The baking goods aisle is constantly expanding with a range of new innovative flours that encourage creative baking and suit a variety of dietary needs, according to new research conducted by the Grains & Legumes Nutrition Council.
Published in the journal Nutrients, the aim of the research was to highlight the nutritional composition of different flours, identify the nutritional benefits of wholegrain over refined grain flours and explore the variety of novel products now available on supermarket shelves.
In February 2020, GLNC reviewed the nutrition composition and claims on 130 flour products from four major supermarkets in metropolitan Sydney and found that, unsurprisingly, refined wheat flour dominated the category, making up almost 30 per cent of all products on shelves.
Higher protein, fibre content
Although wholegrain flours such as wholemeal wheat, quinoa, buckwheat, wholemeal spelt, teff and Khorasan made up only 19 per cent of products on shelves, they were significantly higher in protein and dietary fibre compared to refined grain flours.
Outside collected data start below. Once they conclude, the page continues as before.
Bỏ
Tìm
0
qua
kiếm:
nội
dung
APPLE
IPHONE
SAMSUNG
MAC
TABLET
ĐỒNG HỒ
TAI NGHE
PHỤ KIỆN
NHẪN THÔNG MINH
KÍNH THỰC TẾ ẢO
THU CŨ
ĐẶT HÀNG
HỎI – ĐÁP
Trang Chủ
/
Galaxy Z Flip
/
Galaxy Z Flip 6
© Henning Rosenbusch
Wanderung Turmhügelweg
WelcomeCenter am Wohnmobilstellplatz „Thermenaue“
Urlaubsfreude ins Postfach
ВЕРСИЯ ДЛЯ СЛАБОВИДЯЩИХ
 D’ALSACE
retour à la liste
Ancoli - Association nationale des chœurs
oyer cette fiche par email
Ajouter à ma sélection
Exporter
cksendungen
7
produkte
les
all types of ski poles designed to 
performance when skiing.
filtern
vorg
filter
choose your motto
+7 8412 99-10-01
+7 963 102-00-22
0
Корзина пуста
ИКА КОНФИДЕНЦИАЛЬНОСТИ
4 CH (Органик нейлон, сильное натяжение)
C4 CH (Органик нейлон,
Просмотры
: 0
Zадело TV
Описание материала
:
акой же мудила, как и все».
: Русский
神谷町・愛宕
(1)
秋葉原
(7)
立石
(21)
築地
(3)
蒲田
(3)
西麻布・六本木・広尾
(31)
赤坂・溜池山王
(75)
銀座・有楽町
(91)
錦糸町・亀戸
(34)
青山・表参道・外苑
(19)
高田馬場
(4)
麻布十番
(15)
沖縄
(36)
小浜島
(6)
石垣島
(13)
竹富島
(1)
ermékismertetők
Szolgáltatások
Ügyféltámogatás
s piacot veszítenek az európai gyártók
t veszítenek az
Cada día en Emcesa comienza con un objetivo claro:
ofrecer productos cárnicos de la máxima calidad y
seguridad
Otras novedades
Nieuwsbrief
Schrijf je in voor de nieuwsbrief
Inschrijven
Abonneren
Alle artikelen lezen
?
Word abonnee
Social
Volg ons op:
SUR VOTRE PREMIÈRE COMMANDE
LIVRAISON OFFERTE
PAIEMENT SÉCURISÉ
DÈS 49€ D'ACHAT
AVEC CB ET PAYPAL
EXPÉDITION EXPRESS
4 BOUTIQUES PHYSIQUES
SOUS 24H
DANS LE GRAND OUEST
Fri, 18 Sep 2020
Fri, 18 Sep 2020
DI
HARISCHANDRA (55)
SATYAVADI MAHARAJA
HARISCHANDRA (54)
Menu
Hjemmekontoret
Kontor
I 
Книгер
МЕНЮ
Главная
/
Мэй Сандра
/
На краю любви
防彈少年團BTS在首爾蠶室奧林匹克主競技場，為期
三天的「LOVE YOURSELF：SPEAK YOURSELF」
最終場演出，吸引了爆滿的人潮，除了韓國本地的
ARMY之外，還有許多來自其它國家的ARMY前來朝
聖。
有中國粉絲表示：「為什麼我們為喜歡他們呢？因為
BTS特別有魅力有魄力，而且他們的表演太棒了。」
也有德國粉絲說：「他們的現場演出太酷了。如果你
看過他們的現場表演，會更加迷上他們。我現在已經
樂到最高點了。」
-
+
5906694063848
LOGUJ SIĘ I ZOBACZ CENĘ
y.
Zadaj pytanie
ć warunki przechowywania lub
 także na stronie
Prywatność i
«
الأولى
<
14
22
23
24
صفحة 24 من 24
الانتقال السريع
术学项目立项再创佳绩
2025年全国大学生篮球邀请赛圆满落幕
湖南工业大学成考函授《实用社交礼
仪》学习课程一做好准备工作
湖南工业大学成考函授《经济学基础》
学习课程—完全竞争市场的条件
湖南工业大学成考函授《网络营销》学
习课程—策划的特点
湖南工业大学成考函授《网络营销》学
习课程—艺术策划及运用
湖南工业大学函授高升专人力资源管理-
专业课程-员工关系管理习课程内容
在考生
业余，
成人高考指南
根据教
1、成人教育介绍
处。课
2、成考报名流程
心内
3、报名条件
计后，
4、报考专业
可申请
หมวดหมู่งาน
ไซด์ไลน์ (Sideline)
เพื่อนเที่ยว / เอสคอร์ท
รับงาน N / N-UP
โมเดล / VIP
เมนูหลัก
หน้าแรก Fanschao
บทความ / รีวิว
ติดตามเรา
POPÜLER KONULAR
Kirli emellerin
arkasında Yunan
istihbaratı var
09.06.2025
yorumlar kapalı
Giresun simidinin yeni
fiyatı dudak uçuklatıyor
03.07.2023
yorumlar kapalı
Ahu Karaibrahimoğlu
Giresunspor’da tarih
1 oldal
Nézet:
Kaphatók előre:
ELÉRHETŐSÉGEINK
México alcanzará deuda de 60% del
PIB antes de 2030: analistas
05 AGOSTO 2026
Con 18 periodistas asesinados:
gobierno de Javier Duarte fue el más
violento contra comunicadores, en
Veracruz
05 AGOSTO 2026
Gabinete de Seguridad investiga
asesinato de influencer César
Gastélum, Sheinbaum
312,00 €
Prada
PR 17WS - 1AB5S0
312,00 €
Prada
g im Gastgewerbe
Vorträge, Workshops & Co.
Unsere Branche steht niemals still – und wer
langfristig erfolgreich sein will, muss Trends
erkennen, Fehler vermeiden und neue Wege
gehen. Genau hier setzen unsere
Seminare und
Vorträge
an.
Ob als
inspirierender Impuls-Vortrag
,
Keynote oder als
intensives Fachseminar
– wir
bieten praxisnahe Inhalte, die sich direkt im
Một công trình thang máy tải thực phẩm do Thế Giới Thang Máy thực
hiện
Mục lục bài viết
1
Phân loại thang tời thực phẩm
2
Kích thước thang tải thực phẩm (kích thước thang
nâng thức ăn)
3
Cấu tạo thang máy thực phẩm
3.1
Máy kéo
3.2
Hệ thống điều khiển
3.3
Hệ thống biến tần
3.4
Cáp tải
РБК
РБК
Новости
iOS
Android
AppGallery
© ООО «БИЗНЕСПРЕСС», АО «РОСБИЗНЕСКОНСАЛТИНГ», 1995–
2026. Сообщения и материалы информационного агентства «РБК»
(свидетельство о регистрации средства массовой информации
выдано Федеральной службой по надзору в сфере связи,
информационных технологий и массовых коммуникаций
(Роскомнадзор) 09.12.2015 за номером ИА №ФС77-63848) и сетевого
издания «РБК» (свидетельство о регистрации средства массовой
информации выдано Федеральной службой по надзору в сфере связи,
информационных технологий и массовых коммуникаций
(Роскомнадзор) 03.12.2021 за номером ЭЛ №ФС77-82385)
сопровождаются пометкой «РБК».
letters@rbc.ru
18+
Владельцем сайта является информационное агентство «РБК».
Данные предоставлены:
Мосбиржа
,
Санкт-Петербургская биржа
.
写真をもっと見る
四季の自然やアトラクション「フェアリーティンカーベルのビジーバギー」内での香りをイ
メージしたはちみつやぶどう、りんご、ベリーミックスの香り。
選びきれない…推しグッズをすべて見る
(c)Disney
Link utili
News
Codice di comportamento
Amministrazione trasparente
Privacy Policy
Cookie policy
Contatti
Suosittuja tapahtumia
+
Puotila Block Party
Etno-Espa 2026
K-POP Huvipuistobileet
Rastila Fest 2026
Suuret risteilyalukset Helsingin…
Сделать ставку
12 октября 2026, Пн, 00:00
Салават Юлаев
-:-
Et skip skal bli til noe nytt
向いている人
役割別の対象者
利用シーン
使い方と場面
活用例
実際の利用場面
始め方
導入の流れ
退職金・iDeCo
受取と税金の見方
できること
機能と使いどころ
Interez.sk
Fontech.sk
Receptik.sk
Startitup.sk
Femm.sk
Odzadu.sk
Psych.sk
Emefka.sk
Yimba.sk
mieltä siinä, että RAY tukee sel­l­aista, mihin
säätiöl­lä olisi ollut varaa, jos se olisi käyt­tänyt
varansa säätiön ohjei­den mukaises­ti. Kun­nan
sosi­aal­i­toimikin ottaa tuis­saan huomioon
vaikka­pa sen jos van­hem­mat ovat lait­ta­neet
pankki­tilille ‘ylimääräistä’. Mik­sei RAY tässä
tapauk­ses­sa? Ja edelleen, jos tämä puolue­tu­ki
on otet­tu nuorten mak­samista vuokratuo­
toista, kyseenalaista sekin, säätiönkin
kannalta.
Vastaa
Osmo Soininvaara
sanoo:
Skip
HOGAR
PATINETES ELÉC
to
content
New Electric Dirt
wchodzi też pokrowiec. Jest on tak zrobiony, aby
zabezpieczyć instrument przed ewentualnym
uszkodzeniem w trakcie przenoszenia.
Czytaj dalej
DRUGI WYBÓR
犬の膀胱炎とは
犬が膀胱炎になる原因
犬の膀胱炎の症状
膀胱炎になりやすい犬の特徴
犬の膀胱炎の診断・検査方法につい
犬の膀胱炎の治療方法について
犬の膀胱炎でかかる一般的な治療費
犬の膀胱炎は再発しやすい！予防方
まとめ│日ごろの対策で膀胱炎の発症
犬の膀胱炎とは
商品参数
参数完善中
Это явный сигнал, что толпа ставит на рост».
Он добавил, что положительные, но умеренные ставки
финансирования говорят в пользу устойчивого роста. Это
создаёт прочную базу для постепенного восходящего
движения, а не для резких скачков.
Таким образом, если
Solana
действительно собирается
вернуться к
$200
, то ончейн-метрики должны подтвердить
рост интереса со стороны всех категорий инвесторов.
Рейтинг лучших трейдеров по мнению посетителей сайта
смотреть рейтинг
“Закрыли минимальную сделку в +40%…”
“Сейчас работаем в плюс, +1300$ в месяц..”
In fact, making the swap to wholegrain flour in baking would almost triple the amount of dietary fibre in many baked goods.
With the sodium content of many diets the leading issue in relation to the global burden of disease, it is important to remind home bakers about the contribution of sodium from self-raising flour in the overall diet. Researchers found that self-raising flours are, on average, 138 times higher in sodium than plain flour due to the added chemical leavening agents such as sodium bicarbonate or cream of tartar.
As more people around the world adopt gluten-free diets, researchers found there were as many as 17 gluten-free mixes available on shelves. However, from a nutrition perspective, they tend to be lower in protein and dietary fibre, making naturally gluten-free flours such as legume, buckwheat or quinoa a better choice. According to the research, legume flours derived from chickpeas or soybeans were 12 times higher in protein and 14 times higher in dietary fibre than gluten-free flour mixes made from maize or tapioca starch.
There is now a range of less-conventional “super” flours on shelves made from legumes, pseudo-grains, fruit, vegetables and even insects. These create a unique and adventurous element for baked goods, as well as providing extra dietary fibre, protein, vitamins and minerals.
These novel products, such as green banana, broccoli, sweet potato, hemp, tiger nut and cricket powder, may be used to augment wheat flour in baking, providing some positive nutritional attributes, but they may not fully replace wheat-based flour.
Sustainability principles in fruit and vegetable production and novel insects have driven new product development. However, the mainstay of plain refined wheat flour remains, with a clear opportunity to explore alternative wholegrain products such as indigenous wheat, spelt, buckwheat, millet, barley, oats, sorghum, teff and quinoa.